Control over money involves who is allowed to apply, who is allowed to spend, and who must do the accounting. Most Western programs require that the Western organization be accountable. While Western aid organizations may be spenders in the field, they are crucially dependent on providing knowledge to their donors back in the home office. This is why there may be close monitoring of funds given to local recipients, while the thousands of dollars spent on telephone, DHL couriers, and flights to and from the home office is regarded as self-evident.
Control over project personnel is carried out by the Western consultants and project directors, some of whom fly in, while others are resident. Such control requires the recruitment and management of additional foreign specialists, international project coordinators, hiring and training local staff managers and engagement of a support staff of drivers, secretaries, translators and security guards.

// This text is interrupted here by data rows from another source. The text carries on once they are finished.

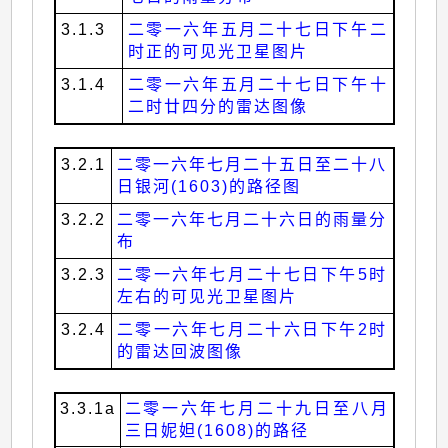
3.1.3
二零一六年五月二十七日下午二
时正的可见光卫星图片
3.1.4
二零一六年五月二十七日下午十
二时廿四分的雷达图像
3.2.1
二零一六年七月二十五日至二十八
日银河(1603)的路径图
3.2.2
二零一六年七月二十六日的雨量分
布
3.2.3
二零一六年七月二十七日下午5时
左右的可见光卫星图片
3.2.4
二零一六年七月二十六日下午2时
的雷达回波图像
3.3.1a
二零一六年七月二十九日至八月
三日妮妲(1608)的路径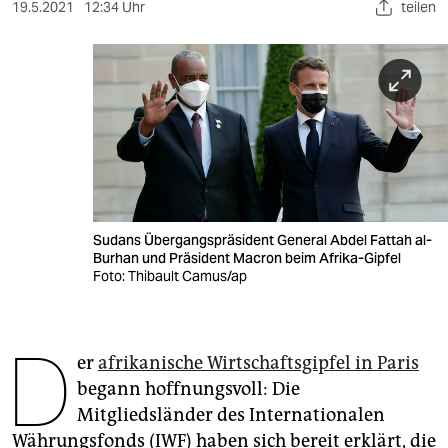
berlin
19.5.2021
12:34 Uhr
teilen
nord
wahrheit
verlag
verlag
veranstaltungen
Sudans Übergangspräsident General Abdel Fattah al-
shop
Burhan und Präsident Macron beim Afrika-Gipfel
Foto: Thibault Camus/ap
fragen & hilfe
unterstützen
D
er
afrikanische Wirtschaftsgipfel in Paris
abo
begann hoffnungsvoll: Die
genossenschaft
Mitgliedsländer des Internationalen
Währungsfonds (IWF) haben sich bereit erklärt, die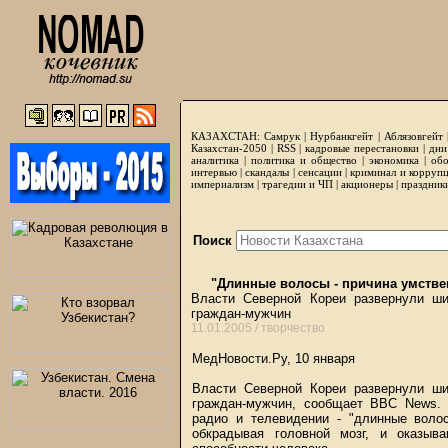
КАЗАХСТАН:
Самрук
|
Нурбанкгейт
|
Аблязовгейт
Казахстан-2050 |
RSS
|
кадровые перестановки
|
дни
аналитика
|
политика и общество
|
экономика
|
обо
интервью
|
скандалы
|
сенсации
|
криминал и корруп
империализм
|
трагедии и ЧП
|
акционеры
|
праздник
Поиск
"Длинные волосы - причина умстве
Власти Северной Кореи развернули ш
граждан-мужчин
11.01.2005 /
творчество
МедНовости.Ру, 10 января
Власти Северной Кореи развернули ш
граждан-мужчин, сообщает BBC News. 
радио и телевидении - "длинные воло
обкрадывая головной мозг, и оказыв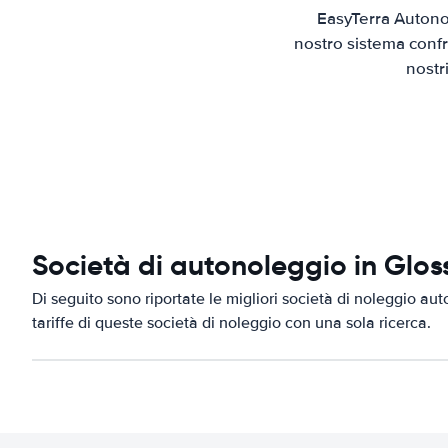
EasyTerra Autono
nostro sistema confr
nostr
Società di autonoleggio in Glo
Di seguito sono riportate le migliori società di noleggio aut
tariffe di queste società di noleggio con una sola ricerca.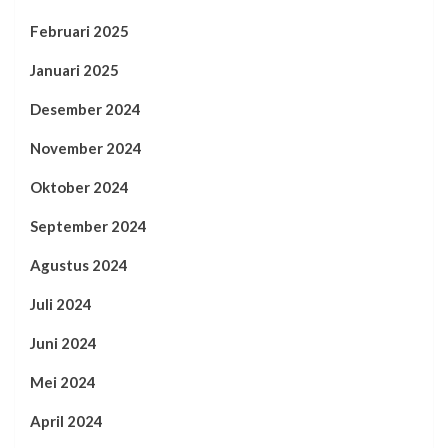
Februari 2025
Januari 2025
Desember 2024
November 2024
Oktober 2024
September 2024
Agustus 2024
Juli 2024
Juni 2024
Mei 2024
April 2024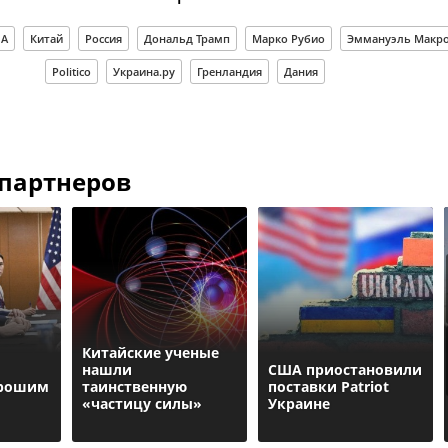
А
Китай
Россия
Дональд Трамп
Марко Рубио
Эммануэль Макр
Politico
Украина.ру
Гренландия
Дания
 партнеров
Китайские ученые
нашли
США приостановили
орошим
таинственную
поставки Patriot
«частицу силы»
Украине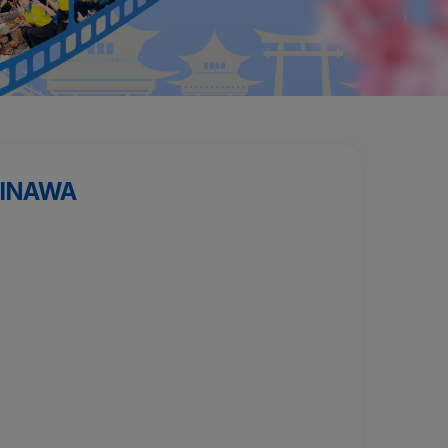
KINAWA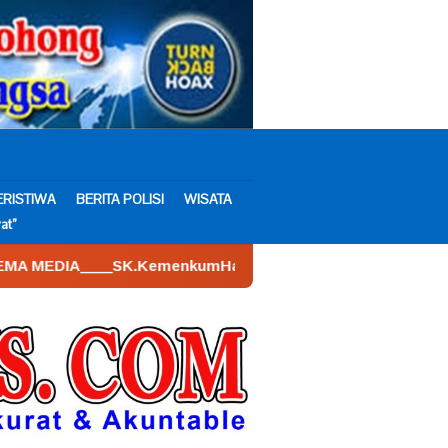
ERISTIWA
BERITA POLISI
WISATA
at”
.KemenkumHam : AHU – 026590.AH.01.30.___Tahun 2022. Tang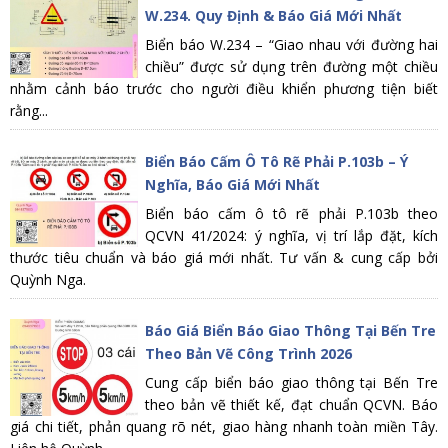
W.234. Quy Định & Báo Giá Mới Nhất
Biển báo W.234 – “Giao nhau với đường hai
chiều” được sử dụng trên đường một chiều
nhằm cảnh báo trước cho người điều khiển phương tiện biết
rằng...
Biển Báo Cấm Ô Tô Rẽ Phải P.103b – Ý
Nghĩa, Báo Giá Mới Nhất
Biển báo cấm ô tô rẽ phải P.103b theo
QCVN 41/2024: ý nghĩa, vị trí lắp đặt, kích
thước tiêu chuẩn và báo giá mới nhất. Tư vấn & cung cấp bởi
Quỳnh Nga.
Báo Giá Biển Báo Giao Thông Tại Bến Tre
Theo Bản Vẽ Công Trình 2026
Cung cấp biển báo giao thông tại Bến Tre
theo bản vẽ thiết kế, đạt chuẩn QCVN. Báo
giá chi tiết, phản quang rõ nét, giao hàng nhanh toàn miền Tây.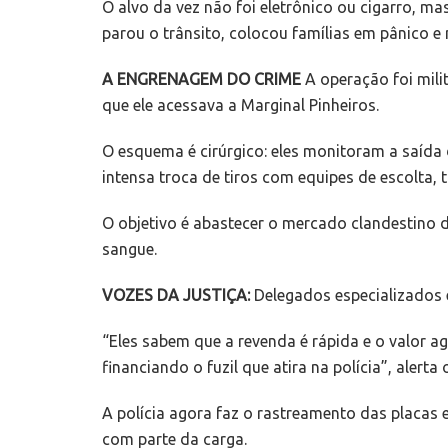
O alvo da vez não foi eletrônico ou cigarro, 
parou o trânsito, colocou famílias em pânico e 
A ENGRENAGEM DO CRIME
A operação foi mil
que ele acessava a Marginal Pinheiros.
O esquema é cirúrgico: eles monitoram a saída
intensa troca de tiros com equipes de escolta
O objetivo é abastecer o mercado clandestino d
sangue.
VOZES DA JUSTIÇA:
Delegados especializados 
“Eles sabem que a revenda é rápida e o valor
financiando o fuzil que atira na polícia”, alerta 
A polícia agora faz o rastreamento das placas
com parte da carga.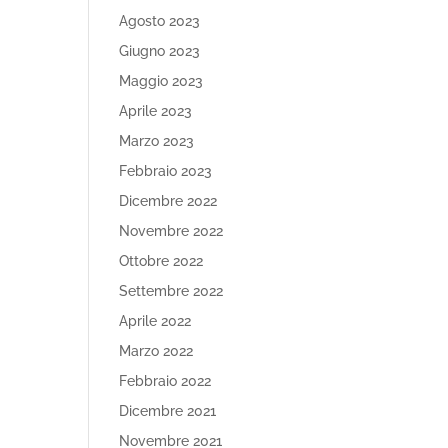
Agosto 2023
Giugno 2023
Maggio 2023
Aprile 2023
Marzo 2023
Febbraio 2023
Dicembre 2022
Novembre 2022
Ottobre 2022
Settembre 2022
Aprile 2022
Marzo 2022
Febbraio 2022
Dicembre 2021
Novembre 2021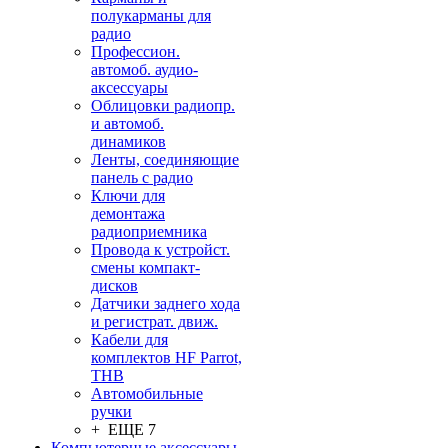
полукарманы для
радио
Профессион.
автомоб. аудио-
аксессуары
Облицовки радиопр.
и автомоб.
динамиков
Ленты, соединяющие
панель с радио
Ключи для
демонтажа
радиоприемника
Провода к устройст.
смены компакт-
дисков
Датчики заднего хода
и регистрат. движ.
Кабели для
комплектов HF Parrot,
THB
Автомобильные
ручки
+ ЕЩЕ 7
Компьютерные аксессуары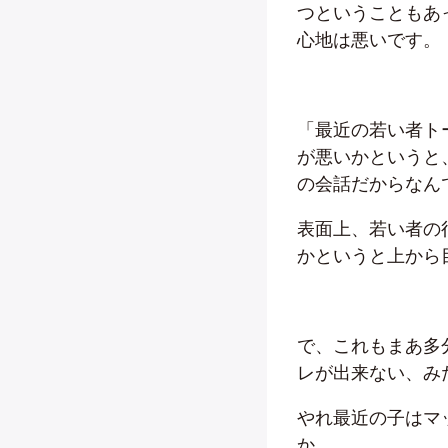
つということもあ
心地は悪いです。
「最近の若い者ト
が悪いかというと
の会話だからなん
表面上、若い者の
かというと上から
で、これもまあ多
レが出来ない、み
やれ最近の子はマ
か。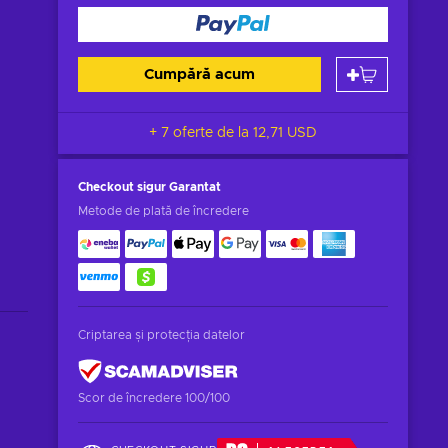
Cumpără acum
+ 7 oferte de la
12,71 USD
Checkout sigur
Garantat
Metode de plată de încredere
Criptarea și protecția datelor
Scor de încredere 100/100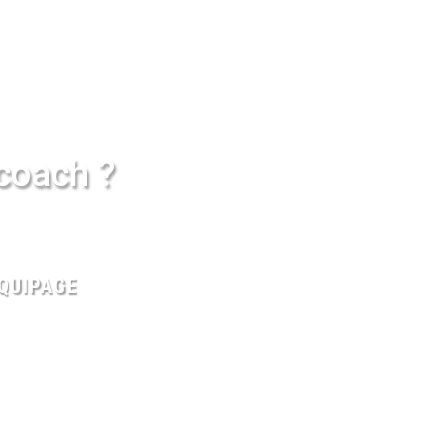
/coach ?
QUIPAGE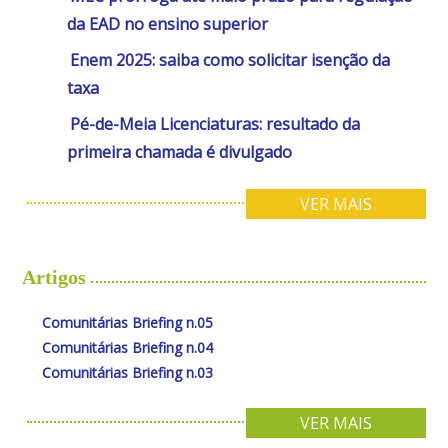
da EAD no ensino superior
Enem 2025: saiba como solicitar isenção da
taxa
Pé-de-Meia Licenciaturas: resultado da
primeira chamada é divulgado
VER MAIS
Artigos
Comunitárias Briefing n.05
Comunitárias Briefing n.04
Comunitárias Briefing n.03
VER MAIS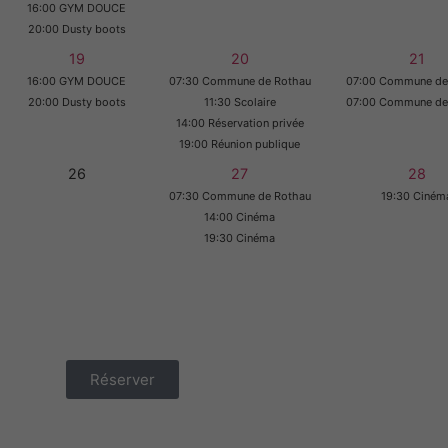
16:00 GYM DOUCE
20:00 Dusty boots
19
20
21
16:00 GYM DOUCE
07:30 Commune de Rothau
07:00 Commune de
20:00 Dusty boots
11:30 Scolaire
07:00 Commune de
14:00 Réservation privée
19:00 Réunion publique
26
27
28
07:30 Commune de Rothau
19:30 Ciném
14:00 Cinéma
19:30 Cinéma
Réserver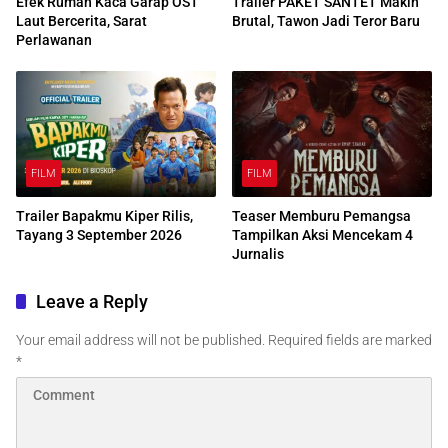
Efek Rumah Kaca Garap OST
Trailer PAKET SANTET Makin
Laut Bercerita, Sarat
Brutal, Tawon Jadi Teror Baru
Perlawanan
FILM
FILM
Trailer Bapakmu Kiper Rilis,
Teaser Memburu Pemangsa
Tayang 3 September 2026
Tampilkan Aksi Mencekam 4
Jurnalis
Leave a Reply
Your email address will not be published.
Required fields are marked
*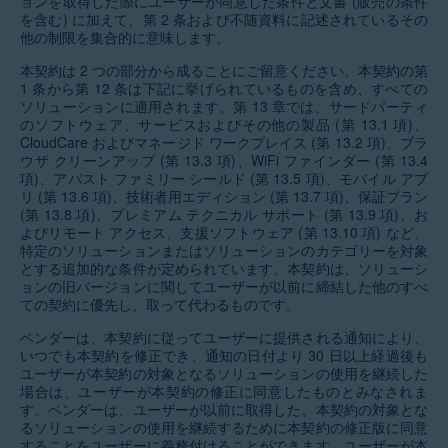
ョンを取得した際にユーザーが同意した条件と文書 (販売の条件
を含む) に加えて、第 2 条および不随資料に記述されているその
他の制限を集合的に意味します。
本契約は 2 つの部分から成ることにご留意ください。本契約の第
1 条から第 12 条は下記に挙げられているものを含め、すべての
ソリューションに適用されます。第 13 章では、サードパーティ
のソフトウェア、サービスおよびその他の製品 (第 13.1 項)、
CloudCare およびマネージド ワークプレイス (第 13.2 項)、ブラ
ウザ クリーンアップ (第 13.3 項)、WiFi ファインダー (第 13.4
項)、アバスト ファミリー シールド (第 13.5 項)、モバイル アプ
リ (第 13.6 項)、技術者用エディション (第 13.7 項)、保証プラン
(第 13.8 項)、プレミアム テクニカル サポート (第 13.9 項)、お
よびリモート アクセス、支援ソフトウェア (第 13.10 項) など、
特定のソリューションまたはソリューションのカテゴリーを対象
とする追加的な条件が定められています。本契約は、ソリューシ
ョンの旧バージョンに関してユーザーが以前に締結した他のすべ
ての契約に優先し、取って代わるものです。
ベンダーは、本契約に従ってユーザーに提供される通知により、
いつでも本契約を修正でき、通知の日付より 30 日以上経過後も
ユーザーが本契約の対象となるソリューションの使用を継続した
場合は、ユーザーが本契約の修正に同意したものとみなされま
す。ベンダーは、ユーザーが以前に取得した、本契約の対象とな
るソリューションの使用を継続するために本契約の修正版に同意
することをユーザーに義務付けることができます。ユーザーが本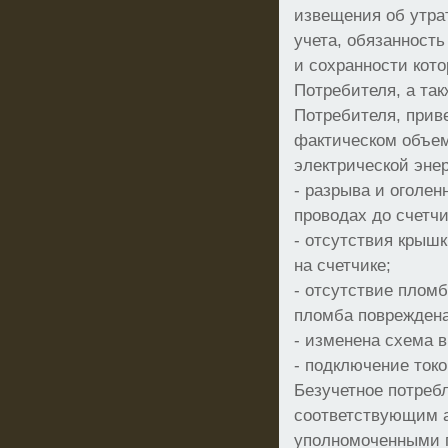
извещения об утра
учета, обязанност
и сохранности кото
Потребителя, а та
Потребителя, прив
фактическом объе
электрической энер
- разрыва и оголе
проводах до счетчи
- отсутствия крышк
на счетчике;
- отсутствие плом
пломба повреждена
- изменена схема 
- подключение токо
Безучетное потреб
соответствующим а
уполномоченными 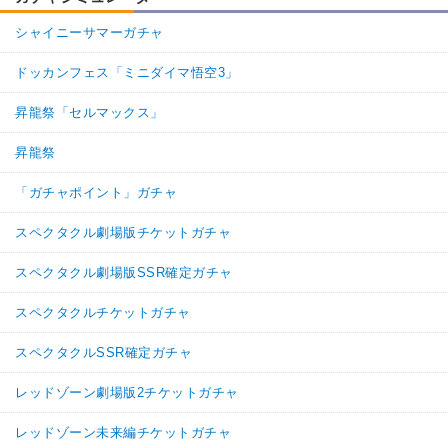
シャイニーサマーガチャ
ドッカンフェス「ミニダイマ悟空3」
昇龍祭「セルマックス」
昇龍祭
「ガチャポイント」ガチャ
スペクタクル劇場版チケットガチャ
スペクタクル劇場版SSR確定ガチャ
スペクタクルチケットガチャ
スペクタクルSSR確定ガチャ
レッドゾーン劇場版2チケットガチャ
レッドゾーン未来編チケットガチャ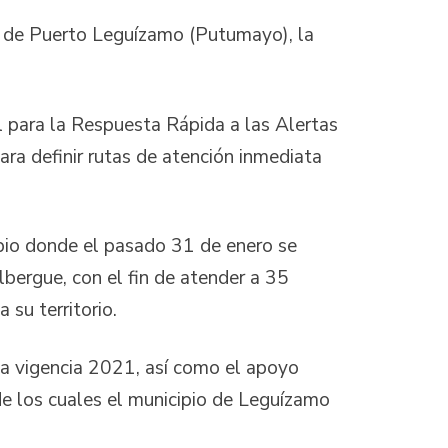
io de Puerto Leguízamo (Putumayo), la
l para la Respuesta Rápida a las Alertas
ra definir rutas de atención inmediata
ipio donde el pasado 31 de enero se
lbergue, con el fin de atender a 35
 su territorio.
la vigencia 2021, así como el apoyo
e los cuales el municipio de Leguízamo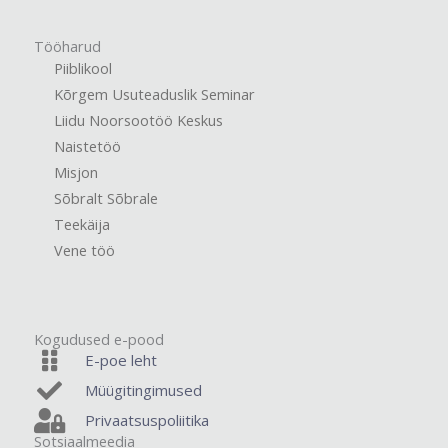
Tööharud
Piiblikool
Kõrgem Usuteaduslik Seminar
Liidu Noorsootöö Keskus
Naistetöö
Misjon
Sõbralt Sõbrale
Teekäija
Vene töö
Kogudused e-pood
E-poe leht
Müügitingimused
Privaatsuspoliitika
Sotsiaalmeedia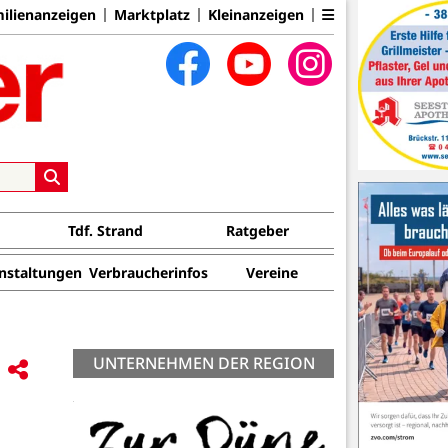
ilienanzeigen
Marktplatz
Kleinanzeigen
Tdf. Strand
Ratgeber
nstaltungen
Verbraucherinfos
Vereine
UNTERNEHMEN DER REGION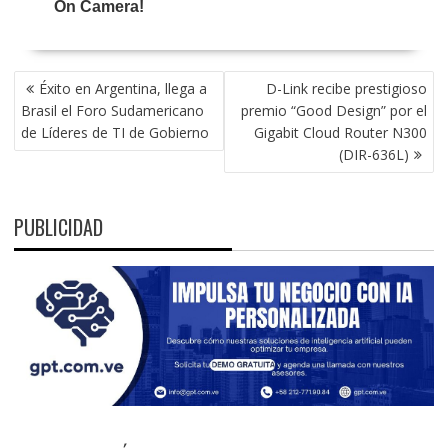
NAVEGACIÓN
Éxito en Argentina, llega a
D-Link recibe prestigioso
DE
Brasil el Foro Sudamericano
premio “Good Design” por el
ENTRADAS
de Líderes de TI de Gobierno
Gigabit Cloud Router N300
(DIR-636L)
PUBLICIDAD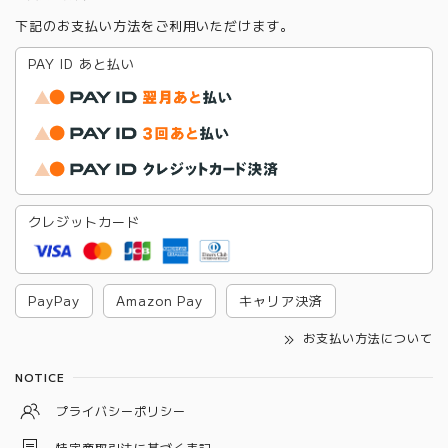
下記のお支払い方法をご利用いただけます。
PAY ID あと払い
クレジットカード
PayPay
Amazon Pay
キャリア決済
お支払い方法について
NOTICE
プライバシーポリシー
特定商取引法に基づく表記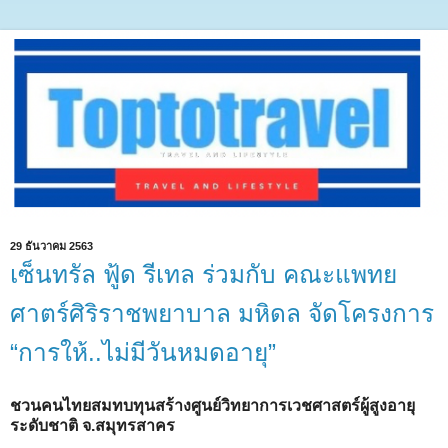
29 ธันวาคม 2563
เซ็นทรัล ฟู้ด รีเทล ร่วมกับ คณะแพทย
ศาตร์ศิริราชพยาบาล มหิดล จัดโครงการ
“การให้..ไม่มีวันหมดอายุ”
ชวนคนไทยสมทบทุนสร้างศูนย์วิทยาการเวชศาสตร์ผู้สูงอายุ
ระดับชาติ จ.สมุทรสาคร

Control over knowledge involves deciding whom to tell about what; in the world of projects, knowledge involves deadlines, budget lines, key words on applications, the major conferences being held, and coordinating time schedules with others. At the local level, knowledge control involves knowing which donor is about to give out funds. Since most Western donor representatives and mission appraisers are pressed for time, there is a continual monitoring of the next bid, project, or upcoming trip. A donor representative sitting in, say Bucharest, may be spending hours writing up an upcoming project proposal for Albania, with the usual set of frantic last minute attachments, budget estimates, and signatures from prospective project team members. The hierarchical relations of knowledge in the project system are best expressed in the way in which foreign consultants use their time, and the invariable waiting time for those who want to speak with them. Meetings must be scheduled and rescheduled, with donors and foreign organizations taking precedence over meetings with locals or supplicant NGOs. With more information, the number of meetings increases, which mean more rescheduling and more waiting. Logistical problems - local traffic, bad weather, phones that don't work, messages gone lost, power blackouts, delayed flights, unexpected application deadlines necessitating couriers - create a pressure-cooker atmosphere in which the foreign consultants are constantly moving and the hapless target group is endlessly waiting.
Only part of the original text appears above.